There were no differences in basic demographics between the two groups (Table 1). The pre-MAPS group had higher gravidity (gravida 5 (IQR 4–6) pre- vs. 4 (IQR 2–4) post-MAPS, p = 0.002), parity (total para 2 (IQR 2–3) pre- vs.2 (IQR 1–2) post-MAPS, p = 0.004), and number of prior cesarean deliveries (2 (IQR 1–3) pre- vs.1 (IQR 1–2) post-MAPS, p = 0.012) (Table 1). A larger portion of the post-MAPS group, had at least one prior uterine (non-cesarean) procedure (21% pre- vs.44% post-MAPS, p = 0.036). The pre-MAPS group had a larger portion of placenta previa (95% pre- vs.74% post-MAPS, p = 0.013).

Table 1

Table 1. Demographics of patients with PAS before and after implementation of MAPS.

Post-MAPS patients were more likely to have PAS Grade 3 on pathology examination of the surgical specimen (8 pre- vs. 47% post-MAPS, p = 0.001).
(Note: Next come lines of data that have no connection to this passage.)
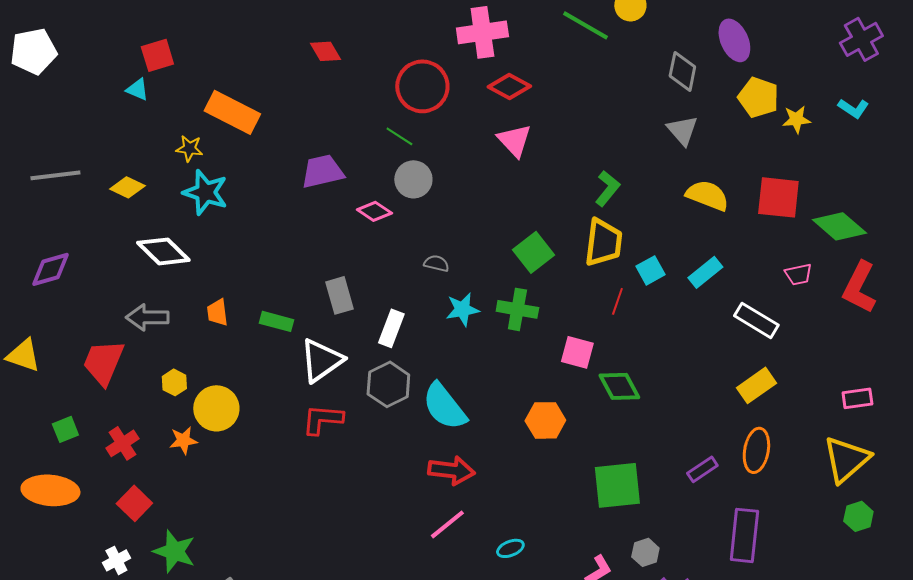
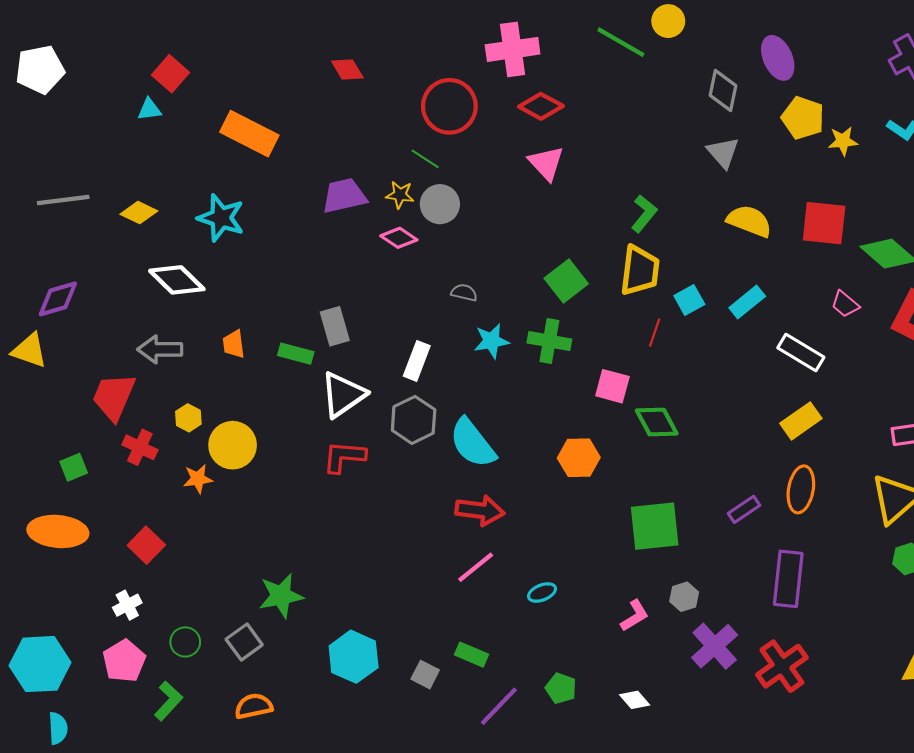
red square: (157, 55) -> (170, 74), turned -32
cyan triangle: (137, 89) -> (149, 109), turned -30
yellow star: (189, 148) -> (400, 195), moved
pink trapezoid: (798, 274) -> (845, 304), turned 52
gray rectangle: (339, 295) -> (335, 326), moved
yellow triangle: (23, 355) -> (29, 350), moved
red cross: (122, 443) -> (140, 447), moved, turned -32
green star: (174, 551) -> (281, 596), moved, turned -30

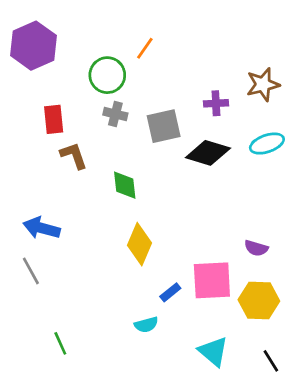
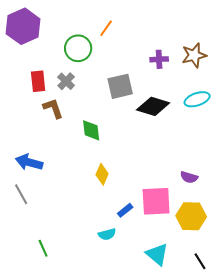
purple cross: (216, 103) -> (159, 59), moved
gray cross: (115, 114) -> (66, 81), moved, turned 30
yellow diamond: (140, 244) -> (102, 174), size x0.7

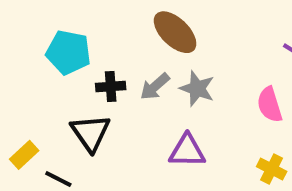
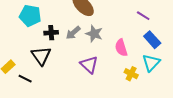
pink semicircle: (270, 105) -> (121, 48), moved
purple triangle: (187, 151) -> (89, 65), turned 42

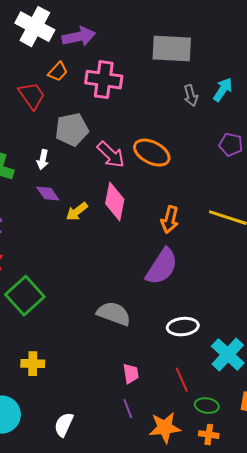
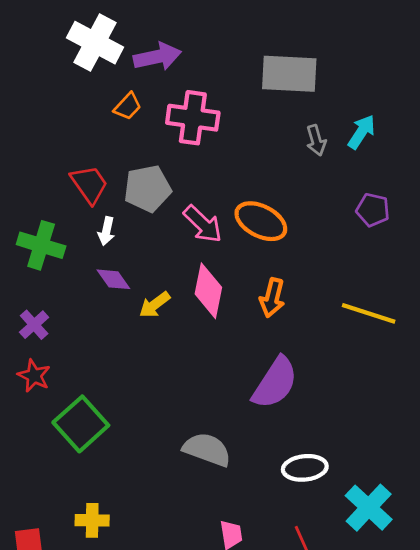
red trapezoid: (32, 96) -> (89, 184), moved
orange arrow: (170, 220) -> (272, 298), moved

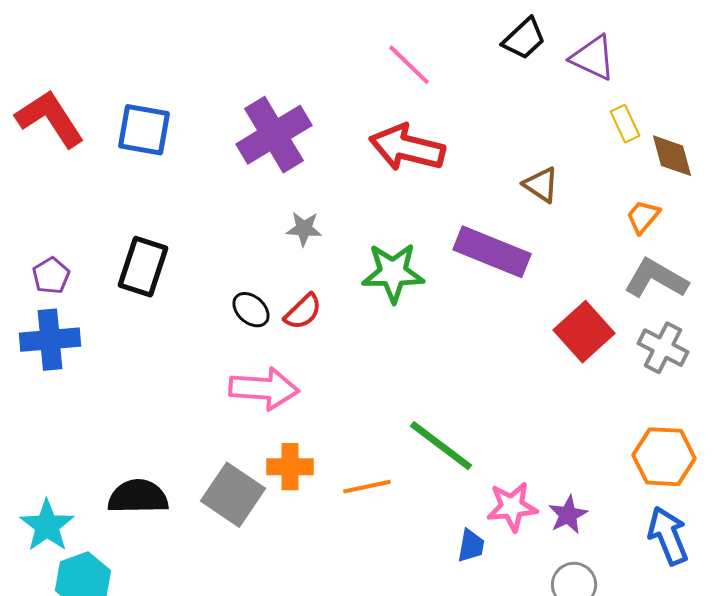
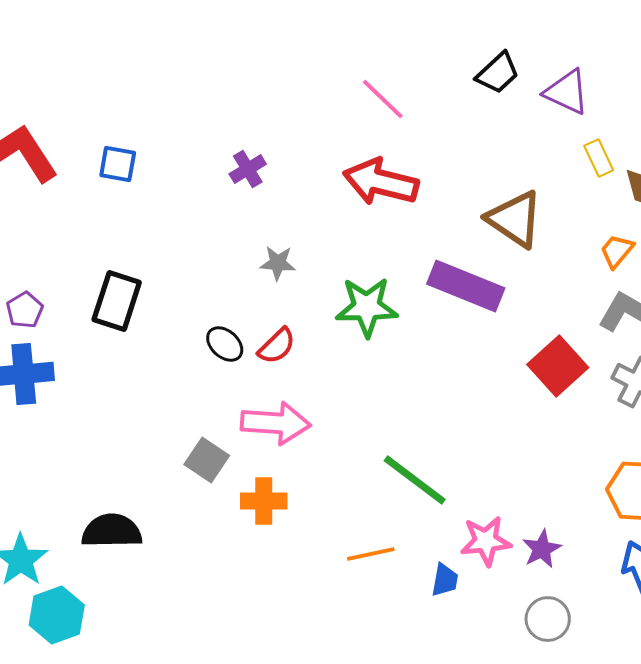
blue square: (144, 130) -> (118, 164), size x0.7
purple cross: (274, 135) -> (248, 169), size x0.5
brown triangle: (541, 185) -> (515, 219), size x1.6
pink arrow: (264, 389) -> (276, 423), moved
orange line: (367, 487) -> (371, 554), moved
gray square: (233, 495) -> (207, 460), moved, size x0.7

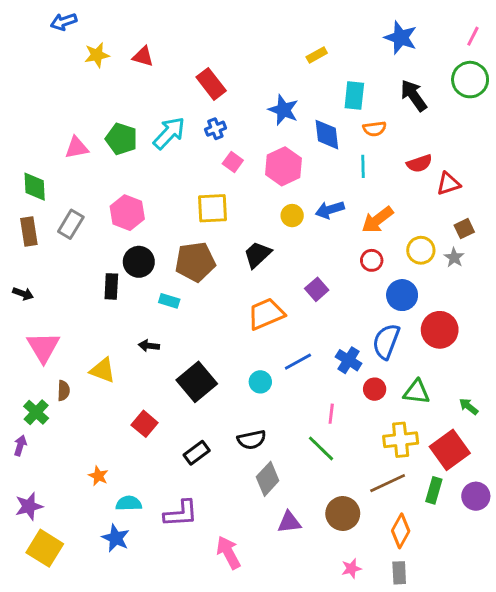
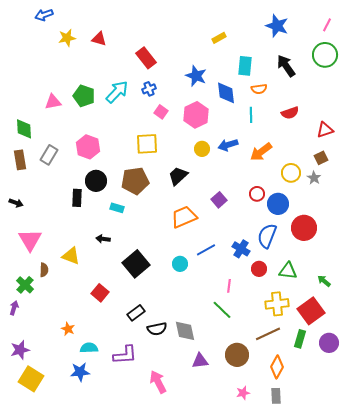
red triangle: (448, 184) -> (325, 130), moved
red circle: (372, 260) -> (257, 194), moved
black semicircle: (252, 440) -> (157, 329), moved
gray diamond: (268, 479) -> (185, 331), turned -55
blue star: (116, 538) -> (80, 372), turned -30

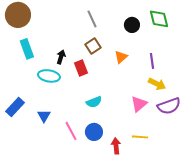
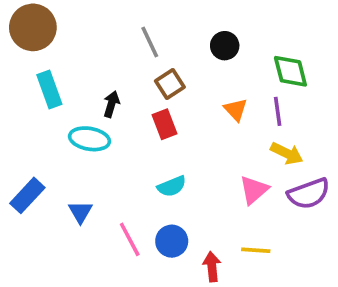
gray line: (92, 19) -> (150, 42), moved
green diamond: (159, 19) -> (290, 71), moved
black circle: (132, 25) -> (225, 46), moved
orange triangle: (121, 57) -> (236, 110), moved, turned -32
red rectangle: (81, 68) -> (164, 124), moved

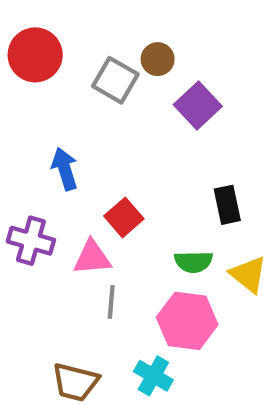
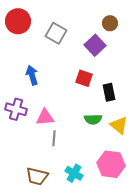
brown circle: (158, 59) -> (110, 23), moved
red square: (124, 217) -> (84, 78), moved, turned -30
pink hexagon: (187, 321) -> (111, 164), moved

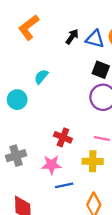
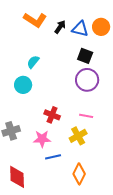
orange L-shape: (29, 27) -> (35, 20), moved, turned -110
cyan circle: (17, 100) -> (23, 85), moved
yellow cross: (93, 161) -> (78, 136), turned -30

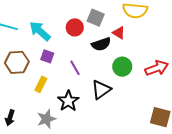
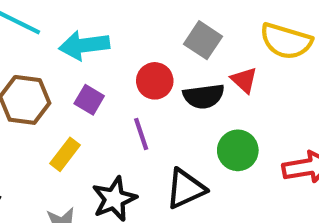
red circle: (75, 27) -> (155, 81), moved
cyan arrow: (40, 31) -> (84, 45), turned -60

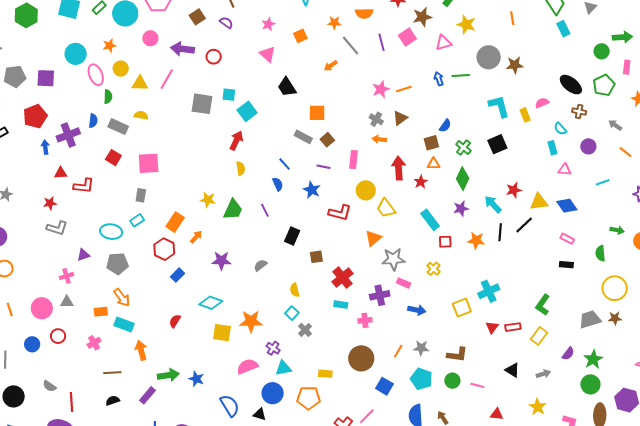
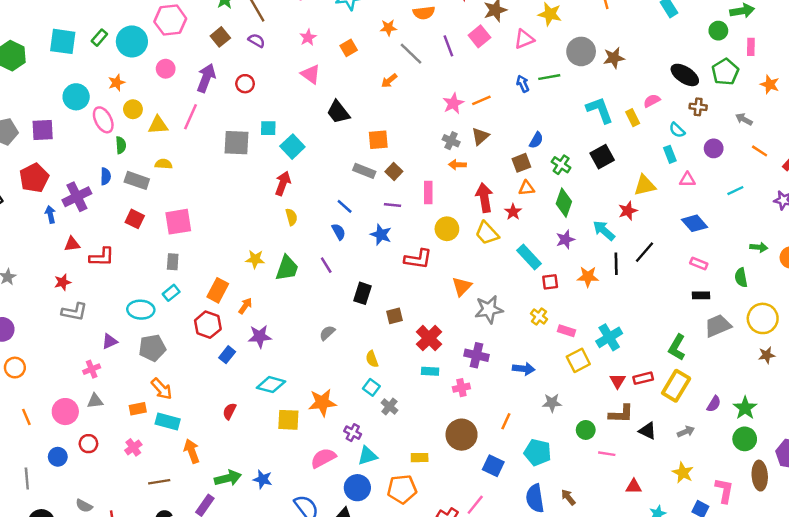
purple arrow: (183, 49) -> (206, 78), turned 110
yellow triangle: (539, 202) -> (645, 185), moved
yellow trapezoid: (386, 208) -> (487, 233), moved
purple star: (221, 261) -> (260, 336), moved
pink rectangle: (404, 283) -> (566, 331), moved
purple cross: (380, 295) -> (477, 355), turned 30
gray trapezoid: (590, 319) -> (718, 326), moved
yellow rectangle: (539, 336) -> (676, 386), size x1.4
gray star: (421, 348) -> (552, 403), moved
brown L-shape: (457, 355) -> (621, 414), moved
green circle: (452, 381) -> (586, 430), moved

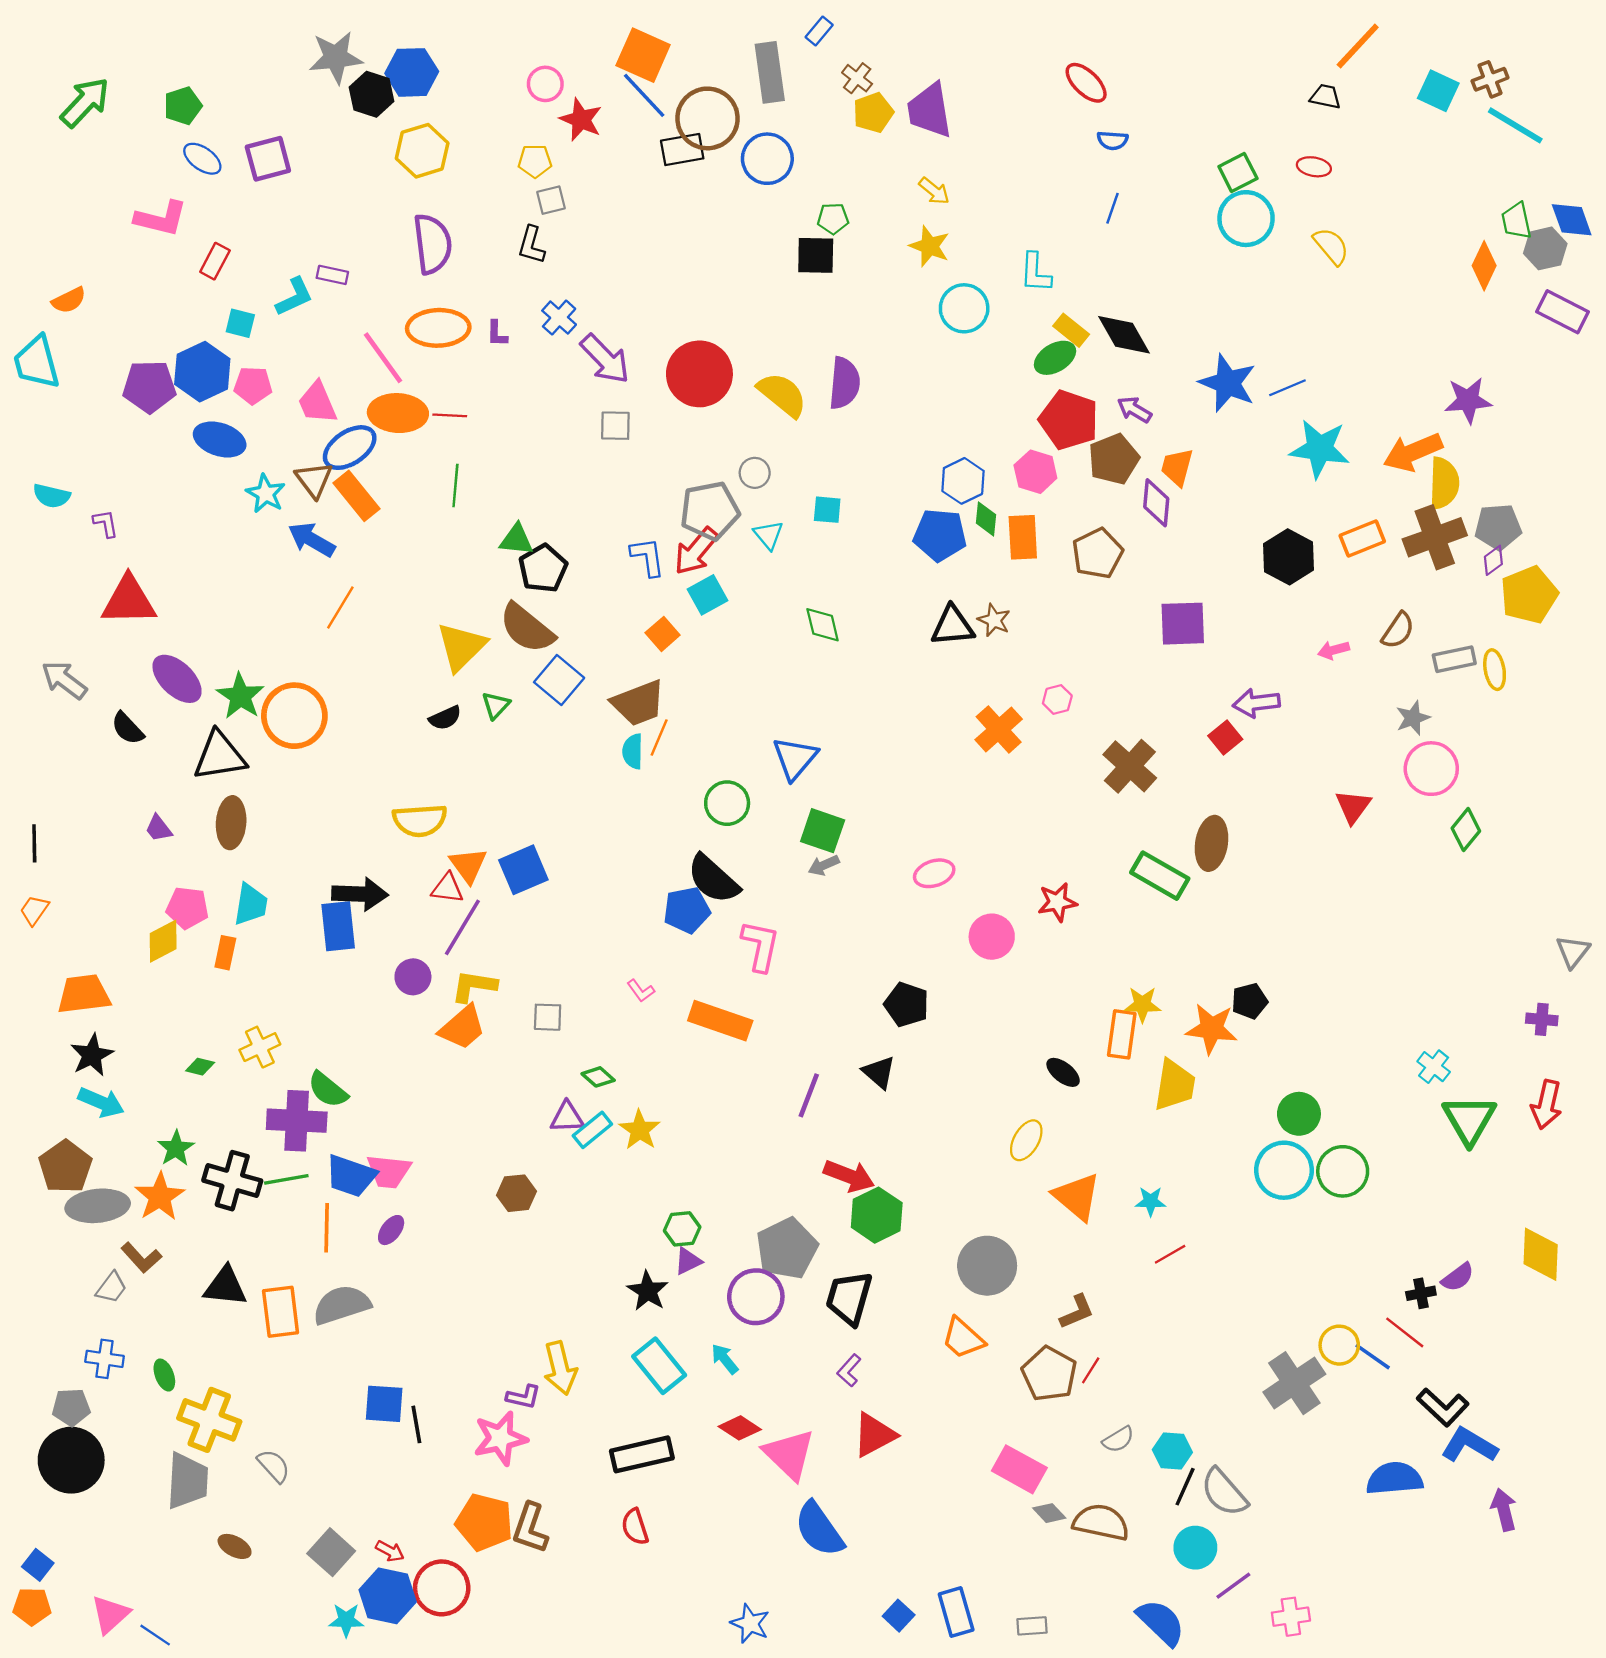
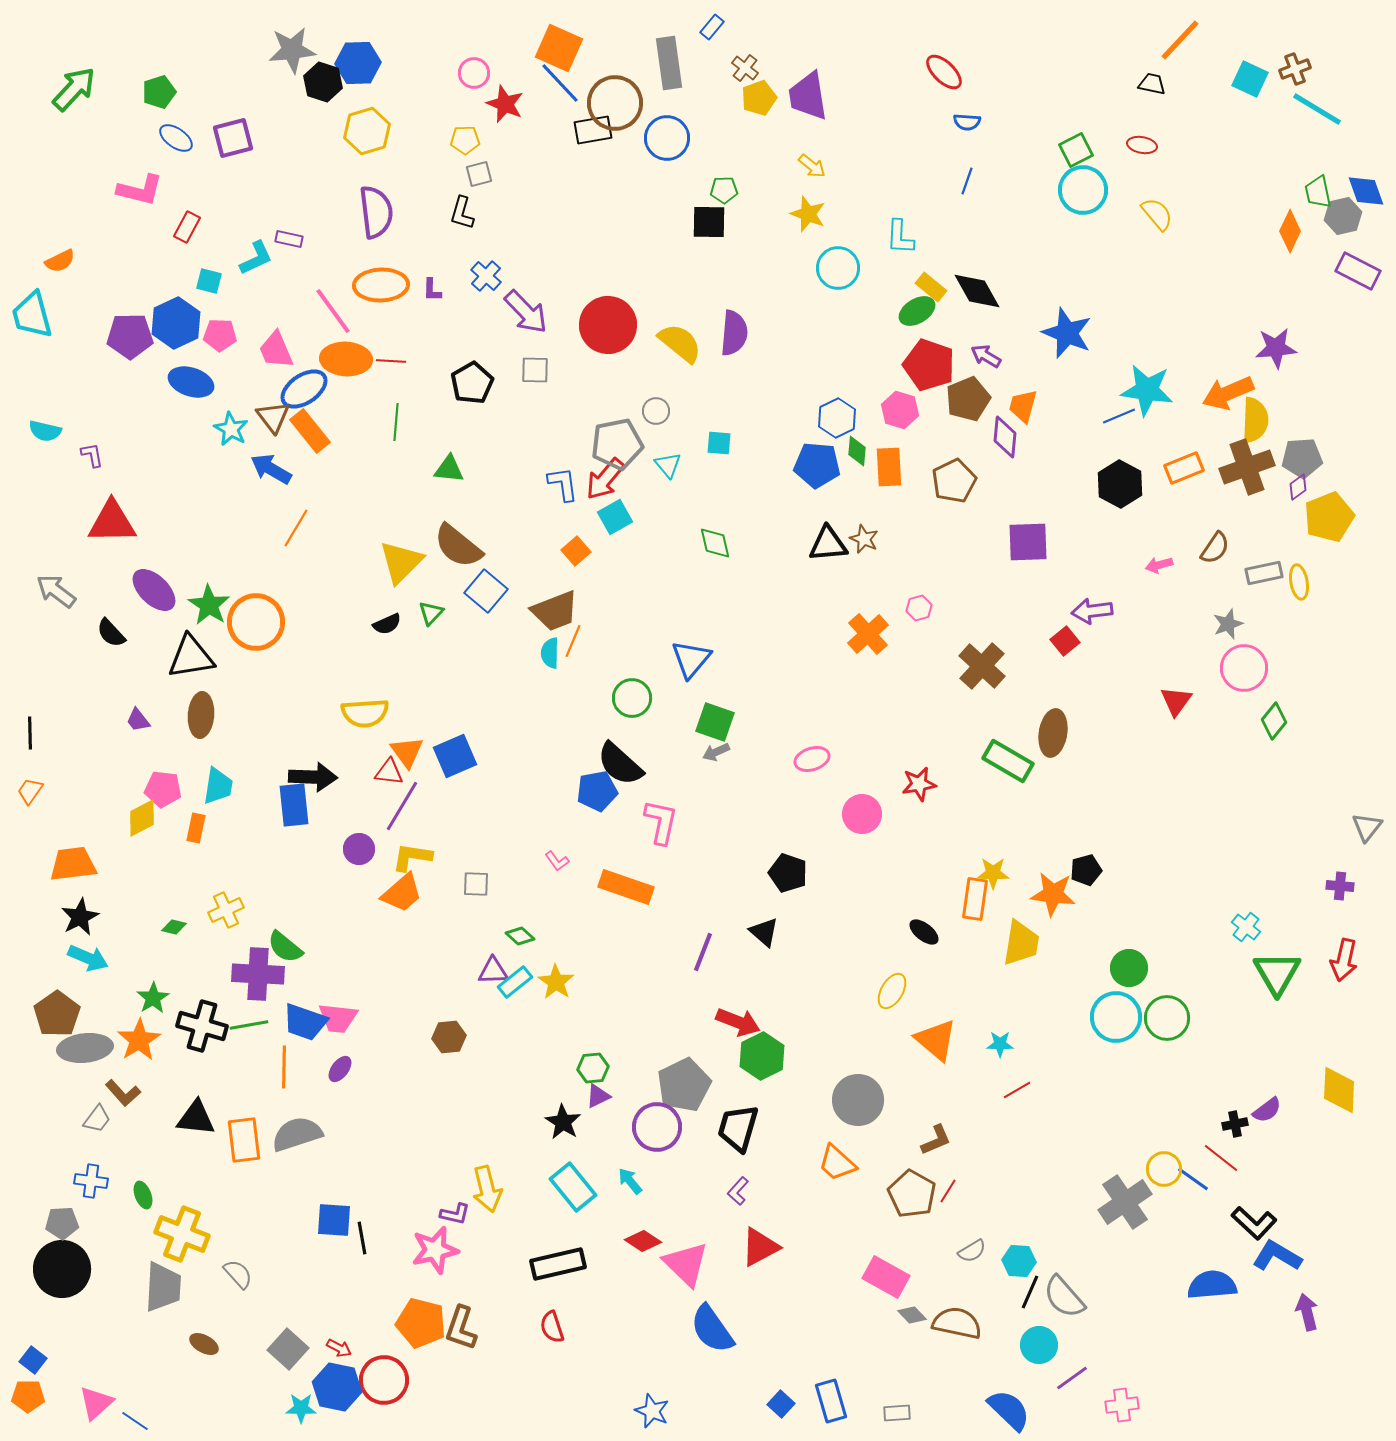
blue line: (1287, 388) -> (1119, 416), moved
black pentagon: (543, 568) -> (472, 383), moved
Post-MAPS patients were more likely to have intraoperative ultrasound (28% pre- vs.81% post-MAPS, p < 0.001) and uterine artery embolization (18% pre- vs.71% post-MAPS, p < 0.00) (Table 2). The distribution of scheduled and urgent deliveries was similar between groups.

Table 2

Table 2. Perioperative management of patients with PAS before and after implementation of MAPS.

3.1 Primary outcomes

After implementation of the MAPS protocol, the rate of intraoperative complications decreased from 39% to 3% (p < 0.001, Table 3). The most common intraoperative complication in both groups was cystotomy (12 of 15 pre- vs. 1 of 1 post-MAPS). The rate of postoperative complications also decreased from 32% to 12% (p = 0.043, Table 3).

Table 3

Table 3. Primary maternal outcomes including rate of intraoperative and postoperative complications.

3.2 Secondary outcomes

There were no differences in estimated blood loss (EBL), transfusion rates of all blood products or use of cell salvage. While the majority of surgeries had an EBL greater than 1liter pre-MAPS (95%), only 65% had EBL > 1l in the post-MAPS group (p = 0.001, Table 4). There were no differences between rates of 2l, 3l, 4l, or 5l blood loss between groups. The rate of ICU admission decreased from 59% pre- to 35% post-MAPS (p = 0.042, Table 4). ICU length of stay was similar between groups, but total hospital stay was shorter in the post-MAPS group (10 days (IQR 6–18) pre- vs.7 days (IQR 5–10) post-MAPS, p = 0.015, Table 4).

Table 4

Table 4. Secondary maternal outcomes including blood loss, transfusion of blood products, level of care and length of stay.

3.3 Subgroup analysis

We examined the effect of the MAPS protocol on those who underwent scheduled and urgent c-hyst. The MAPS protocol was associated with reduction in intraoperative complications in both groups: 31% reduction among scheduled (p = 0.004) and a 57% reduction among urgent (p = 0.009) (Table 4). Among scheduled cases there was a reduction in intraoperative hemorrhage (EBL >1l) from 97% pre- to 60% (p < 0.001, Table 4).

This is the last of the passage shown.